ポイントとしては、OneNoteは基本はメモアプリなので、Wordのように新たに(ちゃんとした)文章を作成するというよりは、自分で書いたメモを編集したり、リストを作成したりといった作業のほうが向いてると思います。
今回は実際に既存のメモを使ってOneNoteでのCopilot機能を試してみました。
今回は映画を観たときの感想メモを使います。メモの最初に簡単な概要を書き、その後実際に気になるシーンやストーリーについて描いています。
このメモは、動画のストリーミングを観ている最中に書いた部分もあったりして、内容は走り書きでかなり乱雑な感じになっています。
さて、Copilotにこのメモを「要約して」と入力すると、内容から重要な部分を整理して要約文としてひとまとまりの文章を作成してくれました。
この要約は思った以上に優秀で、元のメモにある概要の内容をベースに、サッと書いたテキストをうまくまとめてくれてわかりやすくなっていました。実際このメモ自体が少し前のものだったので、要約文を見返したときに内容がちゃんとわかるようになっていて単純に「Copilot頭いいなあ」と思いましたね。
ついでにリストの作成も「2025年公開予定の映画」というものを作ってもらいました。

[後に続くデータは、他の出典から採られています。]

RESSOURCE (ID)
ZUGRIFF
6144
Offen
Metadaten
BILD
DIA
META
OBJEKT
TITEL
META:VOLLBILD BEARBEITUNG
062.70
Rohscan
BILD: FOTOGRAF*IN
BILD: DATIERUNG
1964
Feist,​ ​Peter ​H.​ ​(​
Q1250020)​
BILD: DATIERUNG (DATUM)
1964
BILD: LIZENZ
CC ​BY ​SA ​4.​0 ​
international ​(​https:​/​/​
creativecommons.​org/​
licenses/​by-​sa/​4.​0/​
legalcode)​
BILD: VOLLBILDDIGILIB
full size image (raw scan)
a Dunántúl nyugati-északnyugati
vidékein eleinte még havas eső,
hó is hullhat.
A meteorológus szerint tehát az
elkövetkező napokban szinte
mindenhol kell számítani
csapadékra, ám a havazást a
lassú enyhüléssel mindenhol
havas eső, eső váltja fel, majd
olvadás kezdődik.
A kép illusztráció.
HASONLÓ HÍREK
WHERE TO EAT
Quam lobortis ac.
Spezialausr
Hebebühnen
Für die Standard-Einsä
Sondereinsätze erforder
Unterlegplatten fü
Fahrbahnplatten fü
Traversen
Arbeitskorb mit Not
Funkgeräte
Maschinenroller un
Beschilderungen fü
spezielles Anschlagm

こちらもインターネット上から集めた情報である点は注意が必要ですが、自分のメモとして残す分には十分な情報だと思いますし、テキストもまとめられていて見やすいのも嬉しいです。
今回は映画の感想メモを例として使いましたが、たとえば会議でメモした内容やアイデアのノートといったものでも活用できると思いますし、メモをまとめるという作業は存外面倒くさいものなので代わりにやってくれるというのは素晴らしいと感じました。
Excelでグラフ作成
最後はExcelです。Excelでは、機能の軸となる表計算が可能です。さらにグラフの作成も簡単にできるのが素晴らしい点です。
今回はFitbitで収集したアクティビティデータを使ってみました。
FitbitからデータをエクスポートしてExcelで開いてみたのですが、こうしたデータというの生のデータといいますか、本当に「数値を出した」というもので表自体も整っていません。仕事などでもデータを出力するとcsvで生のデータが出てくるといったことがありますが、ちょっと似ていますね。

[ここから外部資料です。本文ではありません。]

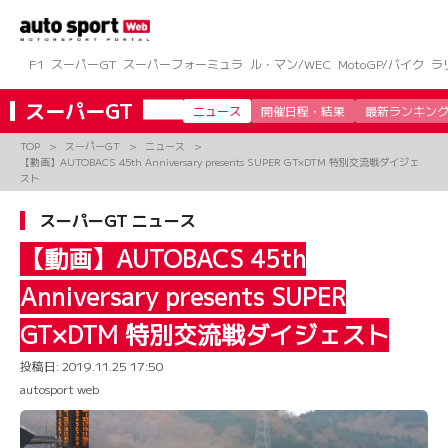
コ
ン
テ
ン
F1
スーパーGT
スーパーフォーミュラ
ル・マン/WEC
MotoGP/バイク
ラ
ツ
へ
スーパーGT
ニュース
開催日程・結果
最新ランキン
ス
キ
TOP
スーパーGT
ニュース
ッ
【動画】AUTOBACS 45th Anniversary presents SUPER GT×DTM 特別交流戦ダイジェ
プ
スト
スーパーGT ニュース
【動画】AUTOBACS 45th
Anniversary presents SUPER
GT×DTM 特別交流戦ダイジェスト
投稿日:
2019.11.25 17:50
autosport web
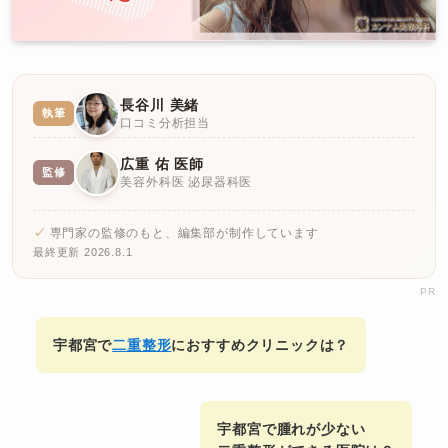
長谷川 美緒
執筆
口コミ分析担当
広重 佑 医師
監修
美容外科医 泌尿器科医
専門家の監修のもと、編集部が制作しています
最終更新 2026.8.1
PR
宇都宮で
二重整形
におすすめクリニックは？
宇都宮で腫れが少ない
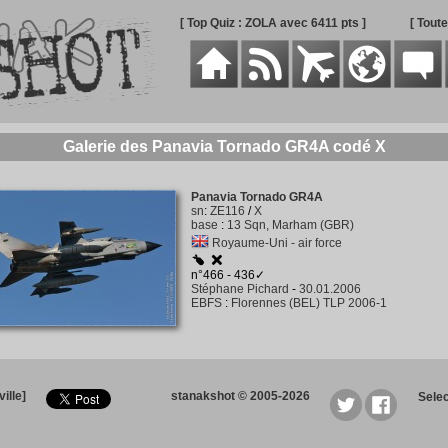
[ Top Quiz : ZOLA avec 6411 pts ]
[ Tout
Galerie des Panavia Tornado GR4A codé X
Panavia Tornado GR4A
sn
:
ZE116
/
X
base
:
13 Sqn, Marham (GBR)
Royaume-Uni - air force
n°466 - 436✓
Stéphane Pichard
-
30.01.2006
EBFS
:
Florennes (BEL) TLP 2006-1
ille]
stanakshot © 2005-2026
Sele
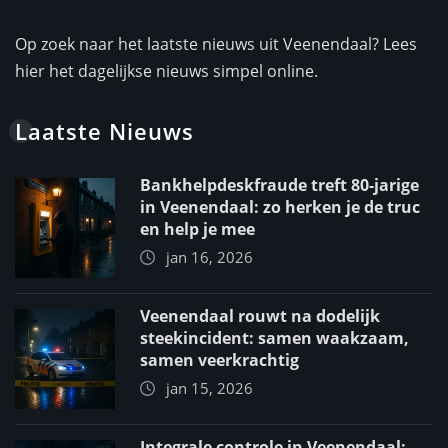
Op zoek naar het laatste nieuws uit Veenendaal? Lees
hier het dagelijkse nieuws simpel online.
Laatste Nieuws
Bankhelpdeskfraude treft 80-jarige
in Veenendaal: zo herken je de truc
en help je mee
jan 16, 2026
Veenendaal rouwt na dodelijk
steekincident: samen waakzaam,
samen veerkrachtig
jan 15, 2026
Integrale controle in Veenendaal:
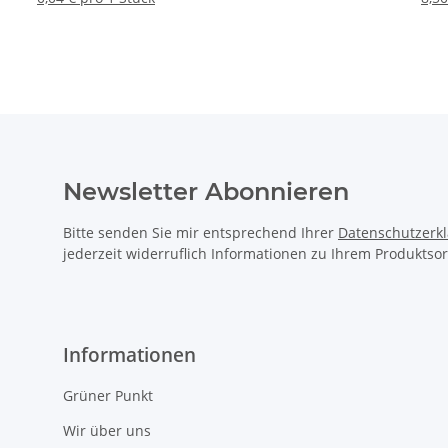
Newsletter Abonnieren
Bitte senden Sie mir entsprechend Ihrer
Datenschutzerk
jederzeit widerruflich Informationen zu Ihrem Produktsor
Informationen
Grüner Punkt
Wir über uns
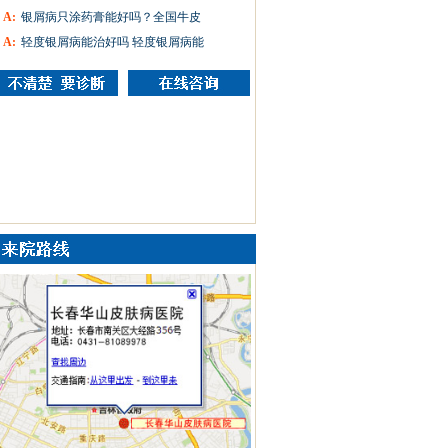
A:
银屑病只涂药膏能好吗？全国牛皮
A:
轻度银屑病能治好吗 轻度银屑病能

これは睡眠についてのデータですが、たとえばここから約1年間の睡眠時間を計算したり、グラフを作成してみたいと思います。
これまでと同様、リボンメニューからCopilotをクリックすると出てくるサイドパネルから入力します。
たとえば睡眠時間の平均値を出してほしいとお願いすると、
このようにすぐに数値を計算してくれます。5時間台だったという数値にはちょっとテンションが落ちましたが。
さらにこのデータを元にグラフの作成をお願いしてみると、
このようにグラフを作成してくれます。ついでに新しいシートに追加してみます。
ここまでの作業はほんの数分でできました。
実際複雑な関数も使っていませんし、データの量も多くはありませんが、それでも手を動かして作るよりもずっと速いのは間違いないですね。

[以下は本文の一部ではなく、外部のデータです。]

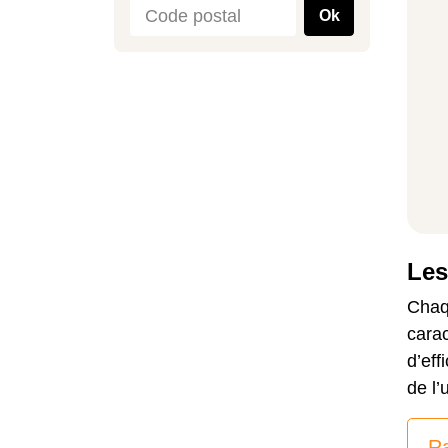
Ok
Les
Chaq
carac
d’eff
de l’
Ra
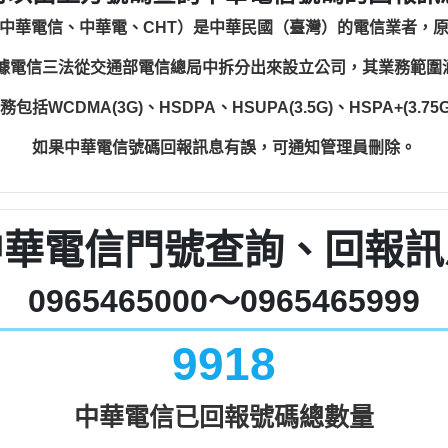
中華電信、中華電、CHT）是中華民國（臺灣）的電信業者，
根據電信三法從交通部電信總局中拆分出來設立公司，其業務範
WCDMA(3G)、HSDPA、HSUPA(3.5G)、HSPA+(3.75G)
如果中華電信號碼回報訊息有誤，可通知管理員刪除。
中華電信門號查詢、回報訊
0965465000～0965465999
9918
中華電信已回報號碼總數量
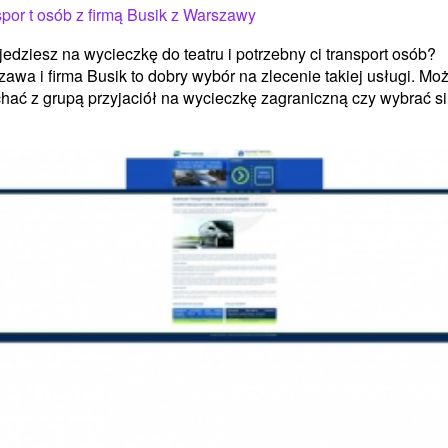
por t osób z firmą Busik z Warszawy
 jedziesz na wycieczkę do teatru i potrzebny ci transport osób?
awa i firma Busik to dobry wybór na zlecenie takiej usługi. Mo
hać z grupą przyjaciół na wycieczkę zagraniczną czy wybrać si.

さらにExcelでは計算がメインになることを考えるとAIとしても得意分野なのか、より速いレスポンスに感じました。個人的に、特に関数を使ったり、計算にまつわることが苦手な人間なので余計にありがたいですね。
日常的な作業のサポートはありがたい
Microsoft 365 CopilotではほかにもOfficeアプリのメインのひとつであるPowerPointでプレゼンテーションを作成するといったこともできます。
今回は特に優秀と思えた機能に焦点を当てましたが、それぞれに共通するのはやはりCopilotがすべてを行なうわけではない、ということです。
現在のCopilotとOfficeアプリの連携では、ベースはユーザーが行ない、AIがそのサポートとして文章やグラフを作成したり、調整してくれる、というものです。ここは留意が必要ですが、非常に便利であることは間違いないです。
文章の雛型を作ったり、とりあえずメモしたことをまとめてくれたり、データを見て計算をしてくれたり、と日常的に行なうことが多い作業に対して、簡単なやりとりで実行できるのはありがたいと思いました。